Di negeri Tembokto, kabar gembira yang penuh teka-teki melayang dari istana megah di pusat kota Atrakaj.Â
Pemerintah yang dipimpin oleh Perdana Jendral Kasuma baru saja mengumumkan bahwa kebijakan pajak baru yang selama ini menjadi bahan perdebatan panas di warung kopi dan kedai teh tak jadi diberlakukan.Â
Pajak PND (Pajak Negeri Damai) yang direncanakan naik dari 10% menjadi 12% ternyata ditunda. Entah karena mendengar rintihan rakyat kecil atau karena ada kalkulasi politik yang lebih rumit daripada ilmu hitung anak SD.
Di sebuah gang kecil di Kampung Ketilang Cemplung, suasana warung Pak Wira sedang riuh. Dudung si pengangguran berbakat, Tuti si penjual jamu, Wagyuman si tukang tambal ban, Kusnad si guru sejarah, dan Mpok Jumi si penjual nasi uduk sedang berbincang.
"Jadi, PND nggak jadi naik?" tanya Dudung sambil menyeruput kopi yang sudah mendingin. "Berarti kita bisa napas lega dong?"
Pak Wira mendengus. "Napas lega? Kalau ini soal napas, kita udah lama mati lemas, dong. Mereka cuma narik rem tangan sebelum nabrak jurang."
Mpok Jumi, yang baru saja datang dengan membawa nasi uduk dagangannya, ikut menyahut. "Itu namanya strategi, Pak Wira. Kayak orang jualan, naikin harga dulu, terus kasih diskon. Jadi kita ngerasa diuntungin, padahal mah nggak."
Wagyuman tertawa kecil sambil mengelap tangan bekas oli. "Betul itu, Mpok. Sama aja kayak tambal ban. Kadang saya bilang harga naik karena karet ban langka, padahal ya biasa aja. Biar pelanggan merasa beruntung kalau dapet harga lama."

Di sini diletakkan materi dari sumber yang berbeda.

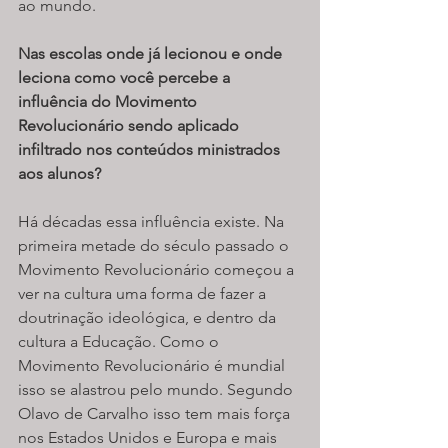
ao mundo.
Nas escolas onde já lecionou e onde 
leciona como você percebe a 
influência do Movimento 
Revolucionário sendo aplicado 
infiltrado nos conteúdos ministrados 
aos alunos? 
Há décadas essa influência existe. Na 
primeira metade do século passado o 
Movimento Revolucionário começou a 
ver na cultura uma forma de fazer a 
doutrinação ideológica, e dentro da 
cultura a Educação. Como o 
Movimento Revolucionário é mundial 
isso se alastrou pelo mundo. Segundo 
Olavo de Carvalho isso tem mais força 
nos Estados Unidos e Europa e mais 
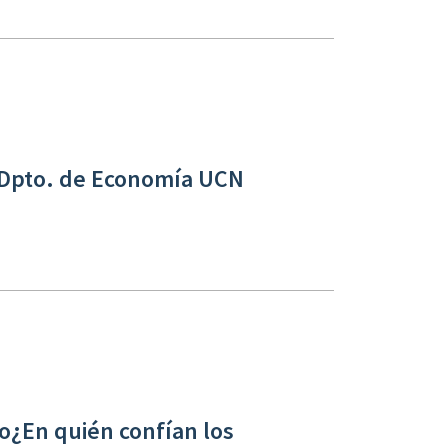
 Dpto. de Economía UCN
¿En quién confían los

Kusnad, yang duduk sambil membaca buku sejarah, menambahkan dengan nada serius. "Tapi kalau ini terus-terusan terjadi, kita nggak belajar dari sejarah, Pak Wira."

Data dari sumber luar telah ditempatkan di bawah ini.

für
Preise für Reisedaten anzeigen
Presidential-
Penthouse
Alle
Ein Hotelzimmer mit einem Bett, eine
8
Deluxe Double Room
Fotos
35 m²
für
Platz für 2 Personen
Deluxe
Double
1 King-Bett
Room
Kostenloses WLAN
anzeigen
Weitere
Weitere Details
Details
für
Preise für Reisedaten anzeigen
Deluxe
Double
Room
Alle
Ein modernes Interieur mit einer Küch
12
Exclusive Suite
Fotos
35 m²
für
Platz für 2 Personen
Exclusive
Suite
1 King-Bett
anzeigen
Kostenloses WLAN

Saat Kusnad serius bicara, yang lain menyimak dengan sangat serius dan sambil menyeruput kopi.
"Dulu zaman kerajaan di Nusagara, kebijakan plintat-plintut kayak gini juga bikin rakyat kehilangan kepercayaan. Apa mereka nggak takut kalau ini jadi boomerang?" lanjutnya.